You can probably buy a home even with a lower score, but you’ll have different options than someone with a higher one. For FICO scoring models that top out at 850 — some models go higher — here’s what you can expect based on your credit score range:
Having bad credit — or no credit — means you’re unlikely to get a mortgage unless someone is willing to help out.
“Their only option would be to have a friend — or more likely a family member — purchase the home, add them to title, then try to refinance into their name(s) when credit scores improve sufficiently,” says Ted Rood, a senior loan officer in St. Louis.
If you have a credit score in the 500s, it’s likely that your best choice for a home loan will be one insured by the Federal Housing Administration. But with a credit rating of 500 to 579, be prepared to put 10% down.
“Someone with a 500 credit score is likely to have some combination of collection accounts, liens and judgments,” Joe Parsons, a senior loan officer with PFS Funding in Dublin, California, says. “Even though FHA will insure a loan with a 500 score, the lender will require that collections, judgments and most liens be paid off before closing.”
The FHA also allows loans with down payments as low as 3.5%, but to qualify, you’ll need a FICO score of 580 or better. Some lenders will also authorize mortgages guaranteed by the Department of Veterans Affairs, commonly called VA home loans, at this level.

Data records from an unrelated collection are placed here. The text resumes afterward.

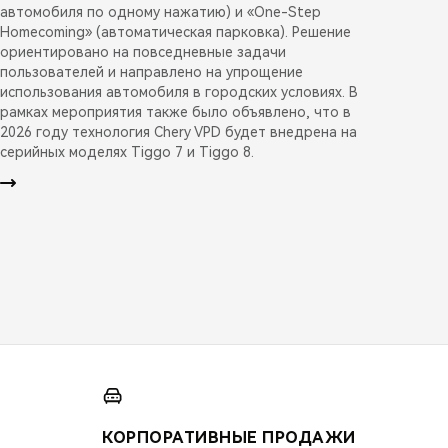
автомобиля по одному нажатию) и «One-Step
Homecoming» (автоматическая парковка). Решение
ориентировано на повседневные задачи
пользователей и направлено на упрощение
использования автомобиля в городских условиях. В
рамках мероприятия также было объявлено, что в
2026 году технология Chery VPD будет внедрена на
серийных моделях Tiggo 7 и Tiggo 8.
КОРПОРАТИВНЫЕ ПРОДАЖИ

Potential home buyers with credit scores of at least 620 have more options. VA-backed mortgages definitely come into play. That can mean you won’t make a down payment and you’ll pay very favorable interest rates. USDA-backed loans are also available to those with a minimum 640 score.
FHA loans for remodeling, known as 203(k) loans, are underwritten at this FICO score level.
Most importantly, conventional loans — the mortgages lenders like best — are available to qualified borrowers with credit scores of 620 or higher.
Home buyers with credit scores of 700 or greater qualify for better mortgage interest rates, as well as for higher value homes that require “jumbo” mortgages.
With a FICO score of 740 or higher, you’re likely to get the most favorable interest rate available, especially on a non-jumbo, conventional loan.
Borrowers with higher scores also earn a break in the cost of private mortgage insurance if they make down payments of less than 20%. Parsons says with a 10% down payment, a 620 borrower will pay 1.1% in PMI. A 760 FICO borrower would pay just 0.30%, he adds.
Of course, every lender has different underwriting standards, so credit score qualifications can vary. And your ability to repay plays the most important role in getting approved for a home loan. To determine that, lenders review your monthly income minus your recurring debts (your debt-to-income ratio), as well as how much money you’re putting down (loan-to-value).
Having money in a savings account — beyond what you’ll need for the down payment and closing costs — can also work to your favor.